Once the pictures are set aside, copy everything else in the records exactly.

####

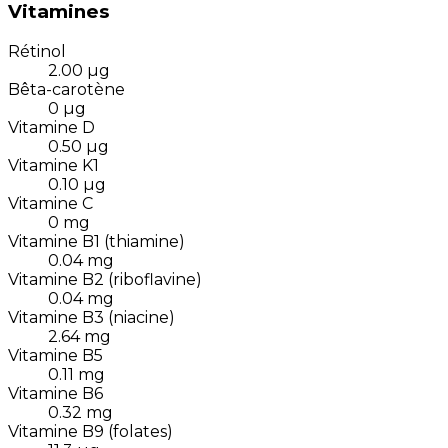
Vitamines
Rétinol
2.00
µg
Bêta-carotène
0
µg
Vitamine D
0.50
µg
Vitamine K1
0.10
µg
Vitamine C
0
mg
Vitamine B1 (thiamine)
0.04
mg
Vitamine B2 (riboflavine)
0.04
mg
Vitamine B3 (niacine)
2.64
mg
Vitamine B5
0.11
mg
Vitamine B6
0.32
mg
Vitamine B9 (folates)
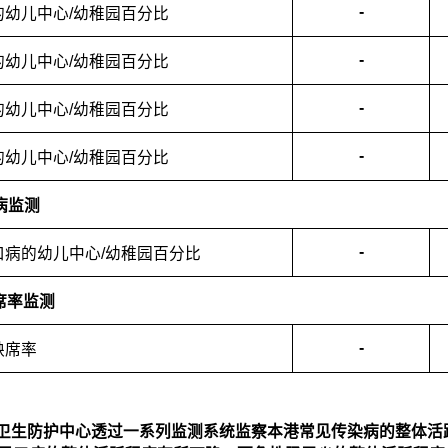
-
的幼儿中心/幼稚园百分比
-
的幼儿中心/幼稚园百分比
-
的幼儿中心/幼稚园百分比
-
的幼儿中心/幼稚园百分比
口病监测
-
口病的幼儿中心/幼稚园百分比
缺席率监测
-
缺席率
生署卫生防护中心透过一系列监测系统监察本港常见传染病的整体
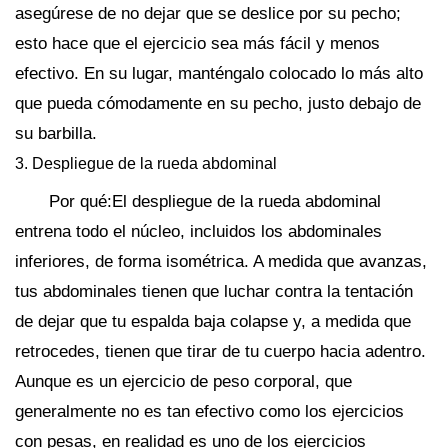
asegúrese de no dejar que se deslice por su pecho;
esto hace que el ejercicio sea más fácil y menos
efectivo. En su lugar, manténgalo colocado lo más alto
que pueda cómodamente en su pecho, justo debajo de
su barbilla.
3. Despliegue de la rueda abdominal
Por qué:El despliegue de la rueda abdominal
entrena todo el núcleo, incluidos los abdominales
inferiores, de forma isométrica. A medida que avanzas,
tus abdominales tienen que luchar contra la tentación
de dejar que tu espalda baja colapse y, a medida que
retrocedes, tienen que tirar de tu cuerpo hacia adentro.
Aunque es un ejercicio de peso corporal, que
generalmente no es tan efectivo como los ejercicios
con pesas, en realidad es uno de los ejercicios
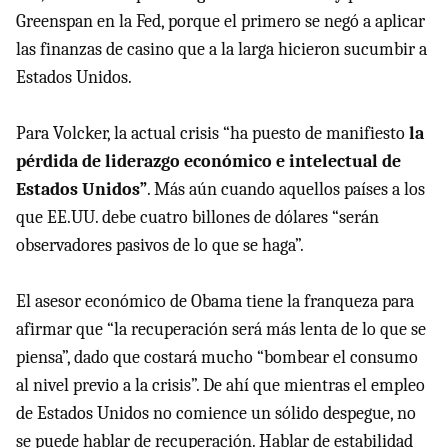
Greenspan en la Fed, porque el primero se negó a aplicar
las finanzas de casino que a la larga hicieron sucumbir a
Estados Unidos.
Para Volcker, la actual crisis “ha puesto de manifiesto
la
pérdida de liderazgo económico e intelectual de
Estados Unidos”
. Más aún cuando aquellos países a los
que EE.UU. debe cuatro billones de dólares “serán
observadores pasivos de lo que se haga”.
El asesor económico de Obama tiene la franqueza para
afirmar que “la recuperación será más lenta de lo que se
piensa”, dado que costará mucho “bombear el consumo
al nivel previo a la crisis”. De ahí que mientras el empleo
de Estados Unidos no comience un sólido despegue, no
se puede hablar de recuperación. Hablar de estabilidad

####

Result below
Vitamines
Rétinol
2.00
µg
Bêta-carotène
0
µg
Vitamine D
0.50
µg
Vitamine K1
0.10
µg
Vitamine C
0
mg
Vitamine B1 (thiamine)
0.04
mg
Vitamine B2 (riboflavine)
0.04
mg
Vitamine B3 (niacine)
2.64
mg
Vitamine B5
0.11
mg
Vitamine B6
0.32
mg
Vitamine B9 (folates)
-
的幼儿中心/幼稚园百分比
-
的幼儿中心/幼稚园百分比
-
的幼儿中心/幼稚园百分比
-
的幼儿中心/幼稚园百分比
口病监测
-
口病的幼儿中心/幼稚园百分比
缺席率监测
-
缺席率
生署卫生防护中心透过一系列监测系统监察本港常见传染病的整体
asegúrese de no dejar que se deslice por su pecho;
esto hace que el ejercicio sea más fácil y menos
efectivo. En su lugar, manténgalo colocado lo más alto
que pueda cómodamente en su pecho, justo debajo de
su barbilla.
3. Despliegue de la rueda abdominal
Por qué:El despliegue de la rueda abdominal
entrena todo el núcleo, incluidos los abdominales
inferiores, de forma isométrica. A medida que avanzas,
tus abdominales tienen que luchar contra la tentación
de dejar que tu espalda baja colapse y, a medida que
retrocedes, tienen que tirar de tu cuerpo hacia adentro.
Aunque es un ejercicio de peso corporal, que
generalmente no es tan efectivo como los ejercicios
con pesas, en realidad es uno de los ejercicios
Greenspan en la Fed, porque el primero se negó a aplicar
las finanzas de casino que a la larga hicieron sucumbir a
Estados Unidos.
Para Volcker, la actual crisis “ha puesto de manifiesto
la
pérdida de liderazgo económico e intelectual de
Estados Unidos”
. Más aún cuando aquellos países a los
que EE.UU. debe cuatro billones de dólares “serán
observadores pasivos de lo que se haga”.
El asesor económico de Obama tiene la franqueza para
afirmar que “la recuperación será más lenta de lo que se
piensa”, dado que costará mucho “bombear el consumo
al nivel previo a la crisis”. De ahí que mientras el empleo
de Estados Unidos no comience un sólido despegue, no
se puede hablar de recuperación. Hablar de estabilidad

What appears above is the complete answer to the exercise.